Need a Summer Read? Check Out the Latest Books from Pardee School Faculty

Summer: a time for long vacations, relaxing on the beach, and picking up a good book. While classes at Boston University may not start for another two months, now is the perfect time to read up on the latest research from our faculty exploring issues such as global economics, immigration policy, the rise of China, and much more. If you are looking for an enlightening and insightful book on international affairs this summer, consider picking up a piece published in the past year by the illustrious faculty at Boston University’s Frederick S. Pardee School of Global Studies.

Published in June 2022, Professor Susan Eckstein‘s Cuban Privilege: The Making of Immigrant Inequality in America draws on unseen archives, interviews, and survey data to highlight how Washington, in the process of privileging Cubans, transformed them from agents of United States Cold War foreign policy into a politically powerful force influencing national policy. Comparing the exclusionary treatment of neighboring Haitians, the book discloses the racial and political biases embedded within U.S. immigration policy. More information is available on our website.

Professor Kevin Gallagher published two books this past year; South-South Regional Financial Arrangements: Collaboration Towards Resilience (March 2022) and The Case for a New Bretton Woods (January 2022). South-South Regional Financial Arrangements charts the dramatic change in the global financial and monetary landscape over the last few decades; in particular, through the expansion of Southern-led and Southern-oriented institutions and mechanisms. In The Case for a New Bretton Woods, Gallagher and co-author Richard Kozul-Wright, Director of the Globalisation and Development Strategies Division in United Nations Conference on Trade and Development (UNCTAD), argue that the world must implement sweeping reforms to how global money, finance, and trade are governed in the economic fallout from the COVID-19 pandemic.

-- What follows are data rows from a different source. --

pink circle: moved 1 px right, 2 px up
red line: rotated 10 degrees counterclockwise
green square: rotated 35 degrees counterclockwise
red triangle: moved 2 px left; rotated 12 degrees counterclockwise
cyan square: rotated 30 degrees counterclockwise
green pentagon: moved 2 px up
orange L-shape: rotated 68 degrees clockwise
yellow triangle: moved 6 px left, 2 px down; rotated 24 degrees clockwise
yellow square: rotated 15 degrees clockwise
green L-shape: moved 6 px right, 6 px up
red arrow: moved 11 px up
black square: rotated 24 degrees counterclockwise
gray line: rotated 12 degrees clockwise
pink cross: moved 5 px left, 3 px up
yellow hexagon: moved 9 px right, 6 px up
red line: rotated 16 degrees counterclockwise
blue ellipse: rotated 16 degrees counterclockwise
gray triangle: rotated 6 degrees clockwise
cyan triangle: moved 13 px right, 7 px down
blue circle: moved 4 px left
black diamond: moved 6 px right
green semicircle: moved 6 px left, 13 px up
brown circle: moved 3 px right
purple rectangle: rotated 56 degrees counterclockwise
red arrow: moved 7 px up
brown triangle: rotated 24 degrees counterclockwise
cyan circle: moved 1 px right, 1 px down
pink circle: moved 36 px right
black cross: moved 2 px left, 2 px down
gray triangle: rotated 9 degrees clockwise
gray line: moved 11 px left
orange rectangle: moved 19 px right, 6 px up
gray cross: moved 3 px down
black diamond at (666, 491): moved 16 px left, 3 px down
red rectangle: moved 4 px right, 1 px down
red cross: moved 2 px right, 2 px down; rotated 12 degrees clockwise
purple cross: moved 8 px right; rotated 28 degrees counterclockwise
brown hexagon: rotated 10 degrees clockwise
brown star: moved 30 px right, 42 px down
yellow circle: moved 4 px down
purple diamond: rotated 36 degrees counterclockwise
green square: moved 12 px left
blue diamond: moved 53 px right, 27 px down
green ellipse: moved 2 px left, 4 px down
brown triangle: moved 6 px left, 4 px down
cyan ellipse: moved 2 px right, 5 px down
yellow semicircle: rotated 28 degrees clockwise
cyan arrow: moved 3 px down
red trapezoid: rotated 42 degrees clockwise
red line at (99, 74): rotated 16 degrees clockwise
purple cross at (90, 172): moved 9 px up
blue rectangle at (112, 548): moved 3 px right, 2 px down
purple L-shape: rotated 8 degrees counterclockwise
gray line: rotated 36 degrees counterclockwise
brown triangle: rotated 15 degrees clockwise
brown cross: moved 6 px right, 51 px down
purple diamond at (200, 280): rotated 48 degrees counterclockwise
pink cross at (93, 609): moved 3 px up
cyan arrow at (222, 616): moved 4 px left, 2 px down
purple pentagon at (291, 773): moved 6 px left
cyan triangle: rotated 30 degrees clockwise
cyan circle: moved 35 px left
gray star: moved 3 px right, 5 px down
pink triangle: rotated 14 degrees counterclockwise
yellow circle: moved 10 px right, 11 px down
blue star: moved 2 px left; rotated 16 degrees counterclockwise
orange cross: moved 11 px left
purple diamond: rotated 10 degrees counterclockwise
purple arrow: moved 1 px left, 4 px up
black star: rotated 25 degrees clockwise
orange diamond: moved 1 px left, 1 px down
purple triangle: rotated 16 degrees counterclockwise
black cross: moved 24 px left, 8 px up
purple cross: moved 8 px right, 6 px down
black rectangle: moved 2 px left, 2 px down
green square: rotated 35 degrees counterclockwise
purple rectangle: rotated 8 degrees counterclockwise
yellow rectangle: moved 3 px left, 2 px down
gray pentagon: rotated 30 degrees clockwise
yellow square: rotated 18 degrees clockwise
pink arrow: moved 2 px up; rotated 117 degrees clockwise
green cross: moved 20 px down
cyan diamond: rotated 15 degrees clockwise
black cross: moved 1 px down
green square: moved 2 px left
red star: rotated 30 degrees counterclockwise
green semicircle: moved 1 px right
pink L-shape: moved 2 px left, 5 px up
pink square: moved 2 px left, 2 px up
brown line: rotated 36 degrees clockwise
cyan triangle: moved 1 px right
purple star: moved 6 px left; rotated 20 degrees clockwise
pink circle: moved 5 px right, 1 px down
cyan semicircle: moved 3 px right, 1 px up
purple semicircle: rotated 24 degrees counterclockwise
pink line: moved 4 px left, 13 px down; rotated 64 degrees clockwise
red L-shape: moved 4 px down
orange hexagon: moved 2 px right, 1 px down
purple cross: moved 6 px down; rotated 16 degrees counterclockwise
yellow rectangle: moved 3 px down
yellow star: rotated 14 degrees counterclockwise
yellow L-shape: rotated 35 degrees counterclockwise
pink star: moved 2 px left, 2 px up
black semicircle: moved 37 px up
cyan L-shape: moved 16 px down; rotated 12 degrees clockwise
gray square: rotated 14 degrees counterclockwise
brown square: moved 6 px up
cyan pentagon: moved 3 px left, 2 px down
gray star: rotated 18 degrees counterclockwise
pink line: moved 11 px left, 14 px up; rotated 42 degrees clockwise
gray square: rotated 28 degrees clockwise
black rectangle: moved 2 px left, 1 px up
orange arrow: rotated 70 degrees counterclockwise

Without global leaders prepared to boldly rewrite the rules to promote a prosperous, just, and sustainable post-COVID world economic order – a Bretton Woods moment for the twenty-first century – the two claim that the world risks being engulfed by climate chaos and political dysfunction. Full details on both South-South Regional Financial Arrangements and The Case for a New Bretton Woods can be found on our website. 

Professor Joseph Fewsmith also released two books in the past year that explore contemporary Chinese politics and the Chinese Communist Party. Forging Leninism in China: Mao and the Remaking of the Chinese Communist Party, 1927-1934 (February 2022) is a re-examination of the events of the Chinese revolution and the transformation of the Chinese Communist Party. Describing the transformation of the party as “the forging of Leninism,” Fewsmith offers a clear analysis of the development of the party. In Rethinking Chinese Politics, Fewsmith tracks four decades of elite politics to explore how people gain positions and consolidate power. His conclusions challenge much of the literature on authoritarian systems in general and on China in particular. Details on Forging Leninism in China and Rethinking Chinese Politics can be found on our website. 

Ambassador Jorge Heine’s latest book – El No Alineamiento Activo y América Latina: una doctrina para el nuevo siglo (Active Non-Alignment and Latin America: A Doctrine for the New Century)(November 2021) – has been widely cited in news and in contemporary geopolitical research. In it, Heine and his co-authors make the case for a policy of Active Non-Alignment by Latin American countries. This would mean steering clear of siding with either of the big powers in the current conflict between the United States and China and focusing strictly on Latin America’s own interests, which is urgent given the economic crisis facing the region. Details on his latest book can be found on our website

Last among the Pardee School faculty’s books published in the past year is Professor Shamiran Mako‘s After the Arab Uprisings: Progress and Stagnation in the Middle East and North Africa (July 2021). Co-authored by Valentine Moghadam, Professor of Sociology and International Affairs at Northeastern University, the book offers an explanatory framework to explore why only some Arab mass social protests of 2011 resulted in relatively quick and nonviolent outcomes in the direction of regime change, democracy, and social transformation. Further details, including purchase information, can be found on Cambridge University Press’ website.